Eso fue el último viernes y les pido perdón porque me tomé todo el fin de semana para esperar a darles la noticia. Encontré la pertenencia a esta gloriosa institución una tarde de hace veintiocho años en la que, caminando por la estación de Haedo, mientras iba a visitar a un tío segundo, en una mítica confitería que queda al lado del tren, vi a un muchacho repartiendo volantes en los que invitaba a una reunión de esta Asociación. Para ese entonces, yo andaba perdido y no me importaba seguir perdiéndome. Vine y desde ese día me sentí más querido imposible. Aprendí todo y dejé todos mis conceptos. Me duele en el alma haber violado la Constitución y tener que dejar mi cargo y abandonar las dos sesiones que hacemos por semana, pero ese viernes pasó algo más que me impide seguir hasta como simple socio. Porque esa noche, la que vino después del mensaje del colectivo, después del error, algo se destrabó y perdí contra todas las teorías que tan bien clasificamos en el Diccionario de Besos en el Debut, recientemente reeditado en Viena, en 2013.

Yo, esa noche, di mi mejor primer beso. No, perdón, di mi mejor beso.

No comenté, además, que el día del Palacio Barolo almorzamos juntos en Guerrín y, aunque fuera un poco más vulgar, en el momento en que terminó su fugazzeta hubiera valido la pena besarla por el propio orgullo de ese relleno de jamón y queso. Tampoco les dije que habíamos visto una muestra de Los Beatles, que habíamos tomado un café en un bar donde pasaron algunas canciones del Álbum Blanco, y que en I Will, cuando dice “who knows how long I’ve loved you” (“quién sabe hace cuánto te amo), hubiera sido un gran beso. Pero, quiero decirles, que el que sí fue, todavía, fue mucho pero mucho mejor.

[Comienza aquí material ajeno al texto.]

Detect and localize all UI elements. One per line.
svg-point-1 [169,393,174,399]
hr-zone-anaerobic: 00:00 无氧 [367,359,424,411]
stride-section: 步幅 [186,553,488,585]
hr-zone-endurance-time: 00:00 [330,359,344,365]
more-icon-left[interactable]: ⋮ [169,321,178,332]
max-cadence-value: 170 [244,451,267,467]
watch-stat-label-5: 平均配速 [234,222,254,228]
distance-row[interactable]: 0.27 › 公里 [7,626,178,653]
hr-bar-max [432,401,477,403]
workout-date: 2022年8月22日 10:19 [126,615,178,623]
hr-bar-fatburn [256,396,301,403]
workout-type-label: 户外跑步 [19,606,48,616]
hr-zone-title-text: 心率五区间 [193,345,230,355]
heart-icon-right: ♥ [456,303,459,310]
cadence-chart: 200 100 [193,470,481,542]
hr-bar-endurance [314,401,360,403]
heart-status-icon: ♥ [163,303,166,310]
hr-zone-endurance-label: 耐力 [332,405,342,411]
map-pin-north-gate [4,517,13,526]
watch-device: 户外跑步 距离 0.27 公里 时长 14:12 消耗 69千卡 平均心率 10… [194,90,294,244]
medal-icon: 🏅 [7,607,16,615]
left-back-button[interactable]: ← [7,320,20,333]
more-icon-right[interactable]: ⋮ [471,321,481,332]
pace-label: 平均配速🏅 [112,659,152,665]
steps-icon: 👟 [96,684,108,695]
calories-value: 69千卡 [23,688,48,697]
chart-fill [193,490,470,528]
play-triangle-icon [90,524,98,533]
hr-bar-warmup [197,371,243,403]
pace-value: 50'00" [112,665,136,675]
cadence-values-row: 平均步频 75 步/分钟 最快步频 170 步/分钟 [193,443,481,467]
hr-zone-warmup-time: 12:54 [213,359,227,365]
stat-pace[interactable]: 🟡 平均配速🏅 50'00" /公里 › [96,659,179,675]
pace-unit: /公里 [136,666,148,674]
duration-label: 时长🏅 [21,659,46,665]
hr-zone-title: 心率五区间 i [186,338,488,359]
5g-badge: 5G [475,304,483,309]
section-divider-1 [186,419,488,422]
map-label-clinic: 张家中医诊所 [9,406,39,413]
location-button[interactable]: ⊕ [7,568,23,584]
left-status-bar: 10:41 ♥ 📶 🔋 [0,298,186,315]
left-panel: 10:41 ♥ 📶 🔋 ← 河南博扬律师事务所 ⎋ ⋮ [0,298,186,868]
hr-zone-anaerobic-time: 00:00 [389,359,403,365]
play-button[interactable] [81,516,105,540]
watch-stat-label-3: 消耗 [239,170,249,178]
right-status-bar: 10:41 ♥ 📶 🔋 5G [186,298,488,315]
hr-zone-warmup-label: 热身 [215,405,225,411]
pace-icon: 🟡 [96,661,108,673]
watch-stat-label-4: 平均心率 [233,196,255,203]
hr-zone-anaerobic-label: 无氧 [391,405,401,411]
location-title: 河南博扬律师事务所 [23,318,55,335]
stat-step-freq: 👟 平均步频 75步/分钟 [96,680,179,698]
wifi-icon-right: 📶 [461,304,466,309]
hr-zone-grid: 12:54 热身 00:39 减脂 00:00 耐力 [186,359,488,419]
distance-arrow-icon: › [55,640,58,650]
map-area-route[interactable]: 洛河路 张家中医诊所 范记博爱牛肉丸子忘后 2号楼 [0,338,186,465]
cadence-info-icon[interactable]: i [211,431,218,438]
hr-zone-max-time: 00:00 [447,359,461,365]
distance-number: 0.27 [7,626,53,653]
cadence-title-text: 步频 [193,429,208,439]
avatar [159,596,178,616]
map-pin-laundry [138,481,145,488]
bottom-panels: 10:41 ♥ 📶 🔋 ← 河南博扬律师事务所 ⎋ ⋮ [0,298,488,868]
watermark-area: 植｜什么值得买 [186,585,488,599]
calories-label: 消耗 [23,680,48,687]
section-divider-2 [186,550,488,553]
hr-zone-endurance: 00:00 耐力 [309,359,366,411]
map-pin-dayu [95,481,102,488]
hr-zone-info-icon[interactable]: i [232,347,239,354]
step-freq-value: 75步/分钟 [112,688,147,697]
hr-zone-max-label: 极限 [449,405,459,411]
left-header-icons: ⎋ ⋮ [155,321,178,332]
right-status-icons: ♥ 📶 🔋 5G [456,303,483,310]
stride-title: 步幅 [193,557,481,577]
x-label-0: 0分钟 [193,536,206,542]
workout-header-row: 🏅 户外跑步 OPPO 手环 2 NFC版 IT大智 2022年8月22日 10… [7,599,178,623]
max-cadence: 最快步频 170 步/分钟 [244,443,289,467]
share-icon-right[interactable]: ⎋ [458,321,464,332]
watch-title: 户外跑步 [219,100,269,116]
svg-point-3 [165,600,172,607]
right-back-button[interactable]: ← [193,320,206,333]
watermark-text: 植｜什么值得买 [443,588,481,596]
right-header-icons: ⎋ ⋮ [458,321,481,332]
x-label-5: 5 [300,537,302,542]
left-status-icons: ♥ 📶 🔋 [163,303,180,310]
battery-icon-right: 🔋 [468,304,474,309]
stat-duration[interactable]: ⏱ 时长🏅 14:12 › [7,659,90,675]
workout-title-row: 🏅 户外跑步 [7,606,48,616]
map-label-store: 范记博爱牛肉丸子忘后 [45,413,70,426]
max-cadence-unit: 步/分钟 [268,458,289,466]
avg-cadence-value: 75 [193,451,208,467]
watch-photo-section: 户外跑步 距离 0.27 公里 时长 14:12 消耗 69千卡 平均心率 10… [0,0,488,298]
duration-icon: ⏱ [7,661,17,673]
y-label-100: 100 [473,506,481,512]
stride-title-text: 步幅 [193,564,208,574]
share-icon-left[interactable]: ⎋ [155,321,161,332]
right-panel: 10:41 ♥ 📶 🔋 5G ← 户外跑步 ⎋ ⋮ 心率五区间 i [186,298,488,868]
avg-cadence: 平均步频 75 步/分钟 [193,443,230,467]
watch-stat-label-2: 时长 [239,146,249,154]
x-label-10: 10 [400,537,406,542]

A la noche, después del Palacio Barolo, del mensaje, del colectivo, de mi temor por haber fallado, de mi dolor por tener que irme de esta gran Asociación, me crucé toda la Capital Federal para verla, tiré a la mierda todo tipo de concepto prefijado de lo estético y me emocioné cursimente al ver una bandera colgada de un balcón con un escudo de All Boys que decía “en las buenas te quiero y en las malas te amo”. Saqué el celular, le escribí diciéndole que estaba a tres cuadras de su casa, a dos, a una, le pedí que me abriera y, cuando apareció, como una princesita, una de barrio a la que seguro espiaron los vecinos desde sus casas, bajó unos escalones y nos besamos en la puerta de su edificio. El que, desde ahora, me parece el más lindo de Buenos Aires, a pesar de todo eso que dicen esos putos folletos turísticos.

Y después de ese beso, señores, ya no quiero estar acá. No por haber violado el artículo 33. Tampoco porque he decidido para con mi vida que, por un tiempo, ya no quiero primeros besos. Ya no quiero estar acá por una simple razón. No hay dos clases de pelotudos. Hay una sola: nosotros, los especuladores del amor.